While one could not possibly name all of Poznań's designers of the time, it is possible to list those associated with specific districts or streets, where they produced most of their art. The districts that saw a lot of new development included Jeżyce, Łazarz, Wilda and the old city centre. In Jeżyce, note should be taken of townhouses in the Most Teatralny (Theatre Bridge) area on ul. Roosevelta and ul. Krasińskiego as well as those found on Mickiewicza, Słowackiego, Zwierzyniecka, Dąbrowskiego, Kraszewskiego, Jackowskiego and Polna streets. In the Łazarz District, the most distinctively Art-Nouveau buildings seem to be those located on the streets of Matejki, Wyspiańskiego, Głogowska, Niegolewskich and Małeckiego. In Wilda, it is best to go to ul. Wierzbięcice. As for the old city centre, distinction is certainly deserved by ul. Święty Marcin, Garbary, Szewska, Półwiejska and Kwiatowa.

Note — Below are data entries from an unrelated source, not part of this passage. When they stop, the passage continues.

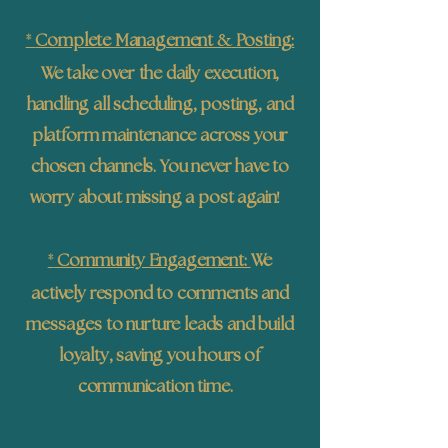
*
&
Complete Management
Posting:
We take over the daily execution,
handling all scheduling, posting, and
platform maintenance across your
chosen channels. You never have to
!
worry about missing a post again
*
Community Engagement:
We
actively respond to comments and
messages to nurture leads and build
loyalty, saving you hours of
communication time.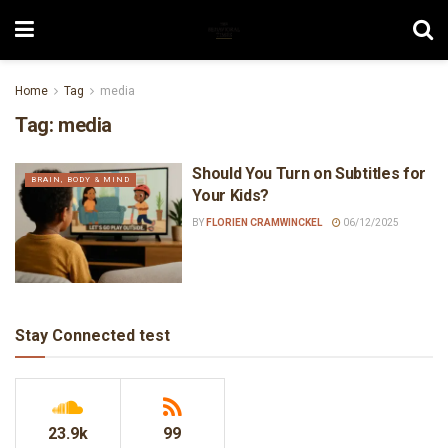
Home
Tag
media
Tag:
media
Should You Turn on Subtitles for
BRAIN, BODY & MIND
Your Kids?
BY
FLORIEN CRAMWINCKEL
06/12/2025
Stay Connected test
23.9k
99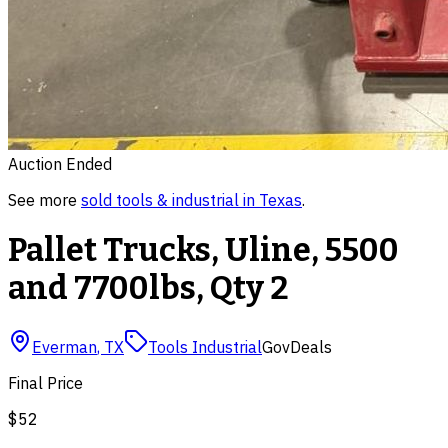
Auction Ended
See more
sold
tools & industrial
in
Texas
.
Pallet Trucks, Uline, 5500
and 7700lbs, Qty 2
Everman
,
TX
Tools Industrial
GovDeals
Final Price
$52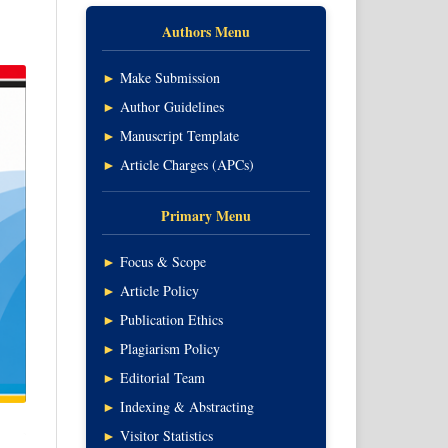
Authors Menu
►
Make Submission
►
Author Guidelines
►
Manuscript Template
►
Article Charges (APCs)
Primary Menu
►
Focus & Scope
►
Article Policy
►
Publication Ethics
►
Plagiarism Policy
►
Editorial Team
►
Indexing & Abstracting
►
Visitor Statistics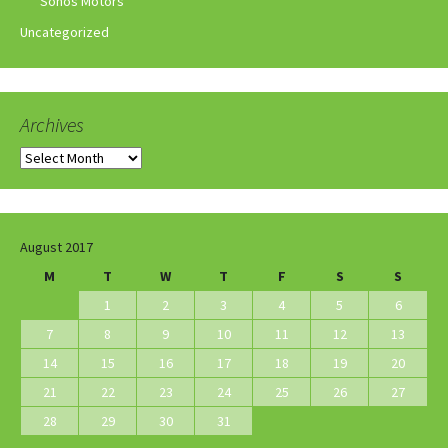
Sonos Motors
Uncategorized
Archives
Archives
August 2017
M
T
W
T
F
S
S
1
2
3
4
5
6
7
8
9
10
11
12
13
14
15
16
17
18
19
20
21
22
23
24
25
26
27
28
29
30
31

Bear in mind that Art Nouveau is more about adornments than building structure, ornaments being placed within as well as outside, with much attention given to the symbolism of details. The interiors of the townhouses that line the above streets contain examples of elaborate ornamentation in vestibules and stairwells, in the form of Art-Nouveau stained-glass, railings, chandeliers, sculptures and tiles. No wonder they continue to inspire Poznanians and are discussed in various publications, including "Secesja w Poznaniu" ("Art Nouveau in Poznań") and "Secesyjne domy przy ulicy Roosevelta" ("Art Nouveau buildings on Roosevelta Street"). All of the places they highlight have a long history and a unique approach that is worth noticing, at least during a virtual walk.